On August 16 of last year, South African police shot dead thirty-four mineworkers at the Lonmin Platinum mine in Marikana. People in South Africa are referring to this as the “Marikana moment,” a turning point where the realities of South African politics are revealed in a violent instant. During the days of apartheid at least three such moments were etched into popular memory. The first was at Sharpeville in 1960, when police killed sixty-nine people demonstrating against the pass laws, the dreaded segregationist legislation that required blacks to carry IDs at all times and kept them out of the so-called white areas. The second moment was the Soweto uprising in 1976, where police shot dead hundreds of students who were protesting against the use of Afrikaans in the schools instead of English, a symbol of the inferior education offered to black children at that time. And lastly, there was the shooting of twenty-eight people in Bhisho in the Eastern Cape in 1992 as they protested against the “independent” Bantustans that the white government had set up in place of a democratic, one-person, one-vote system.
Marikana is different from these moments because the police firing shots here represented a democratically elected government of the African National Congress (ANC), the party of Nelson Mandela, an organization that once carried the hopes and dreams of freedom lovers across the planet. Yet these police of the ANC government seemed to be acting like their predecessors. Of course, the majority of the police were black (though from the videos there seems to be a white man giving the commands). But Marikana is not a once-off event, not an aberration, or in many ways even a surprise. Marikana, like Sharpeville, like Soweto, like Bhisho, had been long in the making. If it wasn’t Marikana, we would have had another “moment” somewhere in South Africa—in a mine, a township, a factory, or maybe even in a city center. So to understand Marikana, we need to look more broadly at what has been happening in South Africa in the past eighteen years since the first democratic election in 1994.

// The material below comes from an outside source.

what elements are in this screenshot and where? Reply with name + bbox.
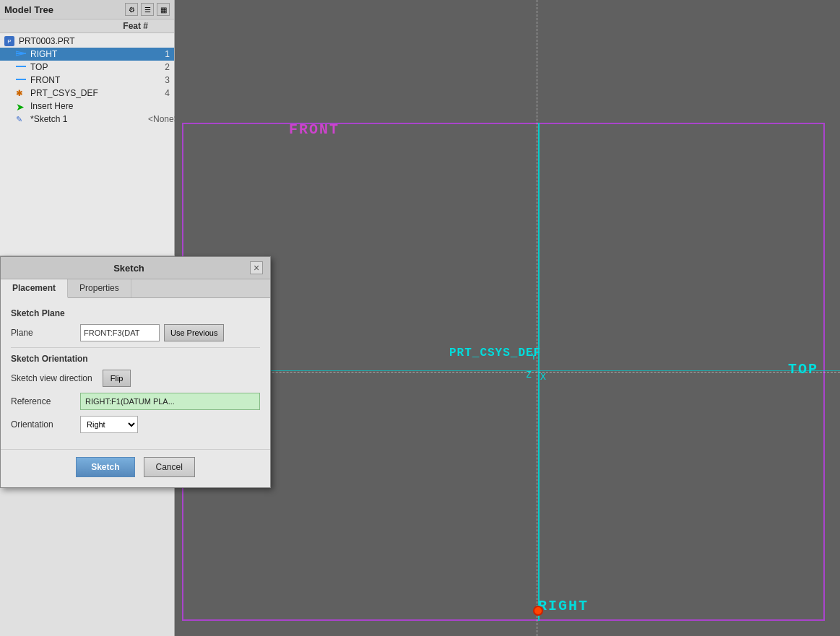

The Mining Industry in South Africa
Historically, mining has been central to the South African economy. The country’s growth and development into the most industrialized economy on the African continent was founded on this industry—first the discovery of diamonds at Kimberley in 1867, then the discovery of gold some two decades later. Mining is what drove imperialists to take over this country and run it with a racist, militaristic colonial system, and later apartheid. Capital accumulation from mineral extraction precipitated the formation of South Africa’s homegrown corporate conglomerates—Anglo-American, DeBeers, Goldfields, and the opulent families of the white ruling class, most notably the Oppenheimers.
Although we are now eighteen years down the road from South Africa’s first one-person, one-vote elections, mining is still central to the economy. About a quarter of South Africa’s exports come from mining. South Africa is number two in the world in gold production and produces 80 percent of the world’s platinum, the ore mined at the Lonmin mine in Marikana.
Democracy has been good to the mining industry. During the days of apartheid, the international boycotts kept huge mining companies out of global markets. They were pariahs. Since 1994 they’ve been all over the place, relocating their global headquarters to London and New York, floating shares on the NYSE, merging with major Australian mining companies, buying up mineral rights and mines across the African continent. They couldn’t do any of this before 1994; ever since, South African democracy has been, as Wisconsin governor Scott Walker likes to say, “open for business.” During this period the ANC evolved into a party that increasingly adopted free market dogma and enacted its tenets with a vengeance. Meanwhile, the white mining capitalists, like Lonmin’s CEO Ian Farmer (who earns $3 million year), have maintained their position of privilege while providing some openings for politically connected black partners like Patrice Motsepe, worth about $2.7 billion, making him the 442nd richest person and fourth wealthiest black person in the world (a few notches above Oprah).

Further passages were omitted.